Some May Trust in Horses...

Some may trust in horses, some may trust in chariots but we will trust… in homeschooling. “Okay, so that’s not how the verse goes. It really ends with “but we will trust in our curriculums.” No? How about, “But we will trust in our formulas”? Hmmm. “Rules?”
What exactly do we trust in? If you are anything like me then you (or I) am always looking for the silver bullet. You know, that thing that will guarantee my desired outcome for my children, my marriage, my relationship with God, my job, my (put whatever you want here). I want the quick fix, the ‘this is how you do it’ formula that, if I carry it out to the letter, assures me of the result I want. We do it in almost everything, don’t we? If I can only find the right history curriculum (I think we’re on our third now, and looking for a fourth) then my children will have a biblical view of the world. If only there were a certain type of math, literature, science, or Bible curriculum. We just want something we know will give our children a biblical worldview. No, let me rephrase that. We all want something we know will make our children Christians.

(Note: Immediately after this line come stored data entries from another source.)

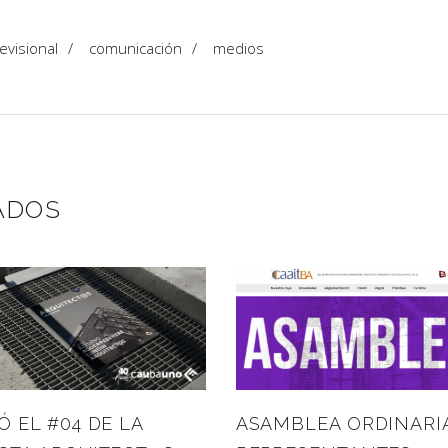
evisional
/
comunicación
/
medios
ADOS
ASAMBLEA ORDINARI
Ó EL #04 DE LA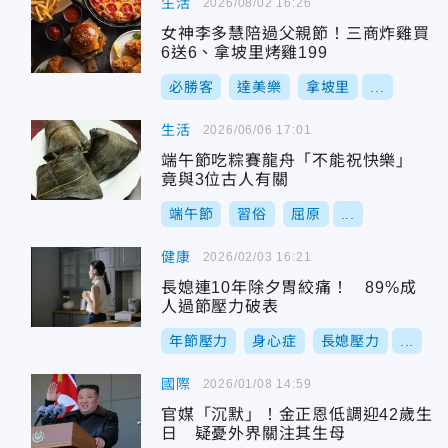
生活
2026/08/02 16:26
女神李多慧陪過父親節！三商炸雞買
6送6、拿坡里烤雞199
必勝客
達美樂
拿坡里
...
生活
2026/06/06 17:01
端午節吃粽賽龍舟「不能祝快樂」
竟與3位古人有關
端午節
習俗
屈原
...
健康
2026/02/03 16:21
長媳連10年除夕胃絞痛！ 89%成
人過節壓力破表
年節壓力
身心症
長媳壓力
...
國際
2026/01/08 14:59
官媒「沉默」！金正恩低調迎42歲生
日 疑憂外界關注其生母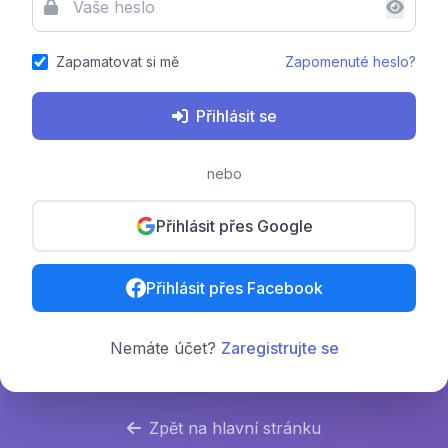
Zapamatovat si mě
Zapomenuté heslo?
Přihlásit se
nebo
Přihlásit přes Google
Přihlásit přes Facebook
Nemáte účet?
Zaregistrujte se
Zpět na hlavní stránku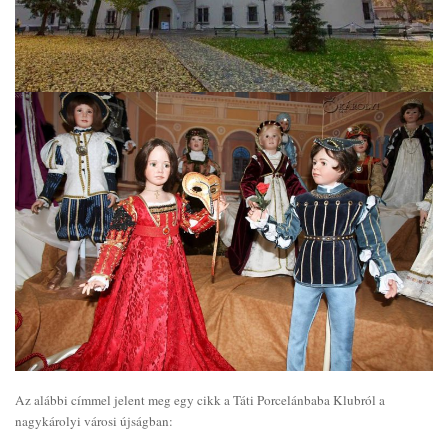
Az alábbi címmel jelent meg egy cikk a Táti Porcelánbaba Klubról a
nagykárolyi városi újságban: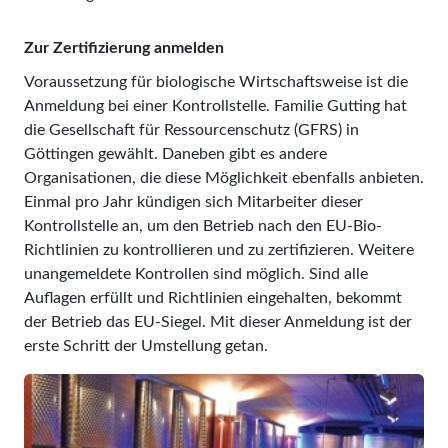
Zur Zertifizierung anmelden
Voraussetzung für biologische Wirtschaftsweise ist die
Anmeldung bei einer Kontrollstelle. Familie Gutting hat
die Gesellschaft für Ressourcenschutz (GFRS) in
Göttingen gewählt. Daneben gibt es andere
Organisationen, die diese Möglichkeit ebenfalls anbieten.
Einmal pro Jahr kündigen sich Mitarbeiter dieser
Kontrollstelle an, um den Betrieb nach den EU-Bio-
Richtlinien zu kontrollieren und zu zertifizieren. Weitere
unangemeldete Kontrollen sind möglich. Sind alle
Auflagen erfüllt und Richtlinien eingehalten, bekommt
der Betrieb das EU-Siegel. Mit dieser Anmeldung ist der
erste Schritt der Umstellung getan.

This isn’t limited to just curriculum. It’s in everything we do. If I only keep them from this TV program or from watching certain kinds of movies, or playing video games or certain types of music. Maybe if we go to a certain kind of church or keep them from certain kinds of kids, then my kids will come out the way I want them to be.

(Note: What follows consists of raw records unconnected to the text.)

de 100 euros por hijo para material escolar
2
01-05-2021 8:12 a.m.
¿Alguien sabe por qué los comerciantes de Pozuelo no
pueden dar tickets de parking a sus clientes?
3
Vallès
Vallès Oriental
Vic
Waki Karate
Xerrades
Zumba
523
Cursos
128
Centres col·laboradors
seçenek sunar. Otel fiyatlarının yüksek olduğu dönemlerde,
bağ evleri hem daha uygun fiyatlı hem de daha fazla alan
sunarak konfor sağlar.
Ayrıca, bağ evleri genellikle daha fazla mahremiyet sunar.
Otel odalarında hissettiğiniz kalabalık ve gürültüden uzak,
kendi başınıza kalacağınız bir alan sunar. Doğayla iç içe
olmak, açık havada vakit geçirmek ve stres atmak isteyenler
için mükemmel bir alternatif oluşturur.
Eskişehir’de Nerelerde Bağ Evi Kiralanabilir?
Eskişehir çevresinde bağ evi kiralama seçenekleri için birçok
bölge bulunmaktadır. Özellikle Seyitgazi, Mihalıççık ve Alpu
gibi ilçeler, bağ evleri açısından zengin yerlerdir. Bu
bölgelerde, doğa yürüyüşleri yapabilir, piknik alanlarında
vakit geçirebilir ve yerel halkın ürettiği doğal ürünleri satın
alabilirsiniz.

You see, we are all legalists at heart. Just like the Israelites, we acquire a set of laws or rules and then think that we can do it ourselves. We think we can attain godliness or at least achieve it in our children through certain prescribed methods or practices. Israel thought the same way. Though the law was never given to them so that they could earn salvation, they took certain practices and Scriptures and turned them into the formula for “godliness” and salvation. But the law could not save then, nor can tradition or a particular lifestyle save our children today. The truth is that there is no Christian panacea. There is only One that can save our children and give them correct worldviews and morals and Christian virtues: Jesus Christ.

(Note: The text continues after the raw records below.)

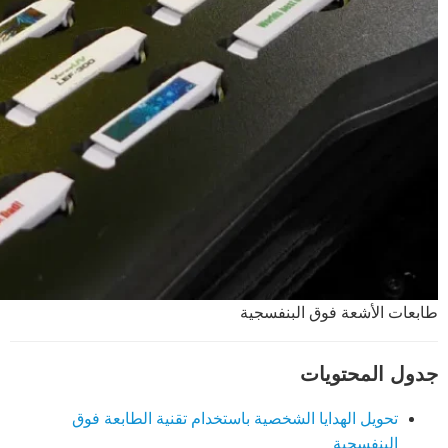
طابعات الأشعة فوق البنفسجية
جدول المحتويات
تحويل الهدايا الشخصية باستخدام تقنية الطابعة فوق
البنفسجية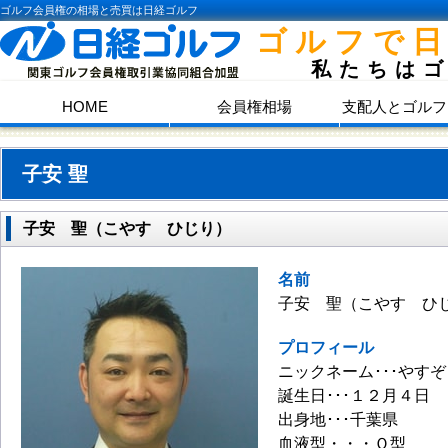
ゴルフ会員権の相場と売買は日経ゴルフ
ゴルフで
私たちは
HOME
会員権相場
支配人とゴルフ
子安 聖
子安 聖（こやす ひじり）
名前
子安 聖（こやす ひ
プロフィール
ニックネーム･･･やすぞ
誕生日･･･１２月４日
出身地･･･千葉県
血液型・・・Ｏ型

We must trust and depend on Him to do this. We must trust and depend on Him to open their eyes and give them understanding. We must trust and depend on Him because it is what we are supposed to do. Anything else is idolatry. The point of the law was for the Israelites to trust and depend on God, not themselves! The Christian life is all about this one thing: trusting and depending on God in Jesus Christ. We must trust Him for our salvation and our children’s. We must trust Him for our daily food and for our intellect and for the sun. When we disciple (school) our children both the goal and the means to the goal are the same, and that is to trust in God.
I write this because I know my own propensity to lock myself into trusting just about everything but God, especially as a homeschooler. I have to realize that just because something worked one day that it doesn’t mean that I then trust it instead of God. We should not homeschool because it’s “the proven method”, but because we trust in God. Homeschooling works not because it is homeschooling but because of the sheer grace and power of God. “Some may trust in horses, some may trust in chariots, but we will trust in the name of the LORD our God!”